▸ **Dataset records**

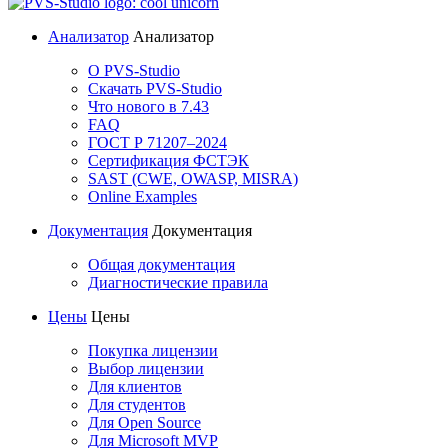
Анализатор
Анализатор
О PVS-Studio
Скачать PVS-Studio
Что нового в 7.43
FAQ
ГОСТ Р 71207–2024
Сертификация ФСТЭК
SAST (CWE, OWASP, MISRA)
Online Examples
Документация
Документация
Общая документация
Диагностические правила
Цены
Цены
Покупка лицензии
Выбор лицензии
Для клиентов
Для студентов
Для Open Source
Для Microsoft MVP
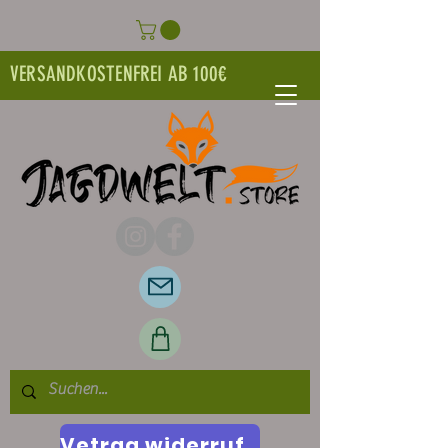
VERSANDKOSTENFREI AB 100€
Vetrag widerrufen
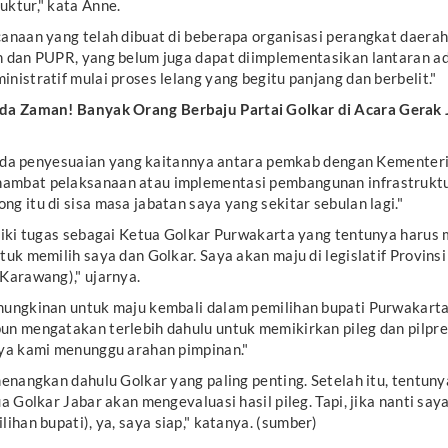
ktur," kata Anne.
anaan yang telah dibuat di beberapa organisasi perangkat daerah
n dan PUPR, yang belum juga dapat diimplementasikan lantaran a
nistratif mulai proses lelang yang begitu panjang dan berbelit."
da Zaman! Banyak Orang Berbaju Partai Golkar di Acara Gerak 
, ada penyesuaian yang kaitannya antara pemkab dengan Kementer
mbat pelaksanaan atau implementasi pembangunan infrastruktu
g itu di sisa masa jabatan saya yang sekitar sebulan lagi."
liki tugas sebagai Ketua Golkar Purwakarta yang tentunya harus
tuk memilih saya dan Golkar. Saya akan maju di legislatif Provinsi
Karawang)," ujarnya.
mungkinan untuk maju kembali dalam pemilihan bupati Purwakart
n mengatakan terlebih dahulu untuk memikirkan pileg dan pilpre
nya kami menunggu arahan pimpinan."
menangkan dahulu Golkar yang paling penting. Setelah itu, tentuny
a Golkar Jabar akan mengevaluasi hasil pileg. Tapi, jika nanti say
ihan bupati), ya, saya siap," katanya. (
sumber
)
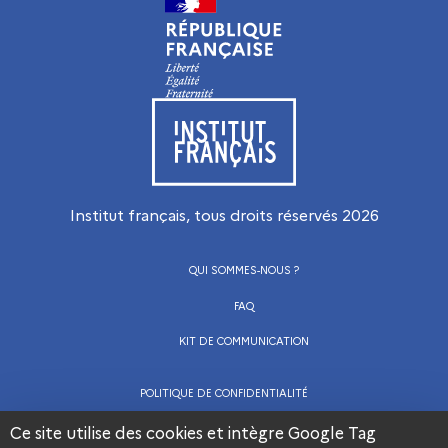
Visiter le site de l’Institut français
Institut français, tous droits réservés
2026
QUI SOMMES-NOUS ?
FAQ
KIT DE COMMUNICATION
POLITIQUE DE CONFIDENTIALITÉ
CGU
Ce site utilise des cookies et intègre Google Tag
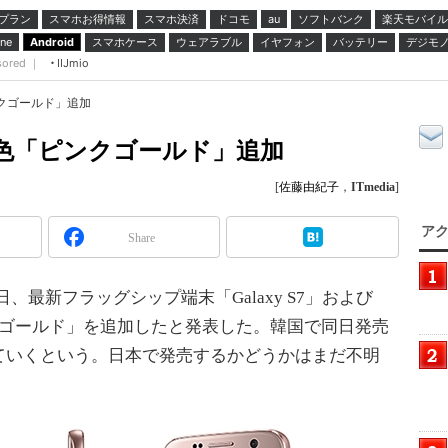
プラン
スマホお得情報
スマホ決済
ドコモ
ソフトバンク
楽天モバイル
au
スマホケース
ウェアラブル
イヤフォン
バッテリー
デジモ
ne
Android
sored ｜
IIJmio
「ピンクゴールド」追加
dgeに新色「ピンクゴールド」追加
[
佐藤由紀子
，
ITmedia
]
アク
Share
4月20日、最新フラッグシップ端末「Galaxy S7」および
色「ピンクゴールド」を追加したと発表した。韓国で同日発売
ていくという。日本で発売するかどうかはまだ不明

▸ **Exercise aim**
Give back every entry in full, exactly as written, with no picture included.

▸ **Reply to the exercise**
Анализатор
Анализатор
О PVS-Studio
Скачать PVS-Studio
Что нового в 7.43
FAQ
ГОСТ Р 71207–2024
Сертификация ФСТЭК
SAST (CWE, OWASP, MISRA)
Online Examples
Документация
Документация
Общая документация
Диагностические правила
Цены
Цены
Покупка лицензии
Выбор лицензии
Для клиентов
Для студентов
Для Open Source
Для Microsoft MVP
VERSANDKOSTENFREI AB 100€
Vetrag widerrufen
ktur," kata Anne.
anaan yang telah dibuat di beberapa organisasi perangkat daerah
n dan PUPR, yang belum juga dapat diimplementasikan lantaran a
nistratif mulai proses lelang yang begitu panjang dan berbelit."
da Zaman! Banyak Orang Berbaju Partai Golkar di Acara Gerak 
, ada penyesuaian yang kaitannya antara pemkab dengan Kementer
mbat pelaksanaan atau implementasi pembangunan infrastruktu
g itu di sisa masa jabatan saya yang sekitar sebulan lagi."
liki tugas sebagai Ketua Golkar Purwakarta yang tentunya harus
tuk memilih saya dan Golkar. Saya akan maju di legislatif Provinsi
Karawang)," ujarnya.
mungkinan untuk maju kembali dalam pemilihan bupati Purwakart
n mengatakan terlebih dahulu untuk memikirkan pileg dan pilpre
nya kami menunggu arahan pimpinan."
menangkan dahulu Golkar yang paling penting. Setelah itu, tentuny
a Golkar Jabar akan mengevaluasi hasil pileg. Tapi, jika nanti say
ihan bupati), ya, saya siap," katanya. (
sumber
)
Visiter le site de l’Institut français
Institut français, tous droits réservés
2026
QUI SOMMES-NOUS ?
FAQ
KIT DE COMMUNICATION
POLITIQUE DE CONFIDENTIALITÉ
CGU
Ce site utilise des cookies et intègre Google Tag
プラン
スマホお得情報
スマホ決済
ドコモ
ソフトバンク
楽天モバイル
au
スマホケース
ウェアラブル
イヤフォン
バッテリー
デジモ
ne
Android
sored ｜
IIJmio
「ピンクゴールド」追加
dgeに新色「ピンクゴールド」追加
[
佐藤由紀子
，
ITmedia
]
アク
Share
4月20日、最新フラッグシップ端末「Galaxy S7」および
色「ピンクゴールド」を追加したと発表した。韓国で同日発売
ていくという。日本で発売するかどうかはまだ不明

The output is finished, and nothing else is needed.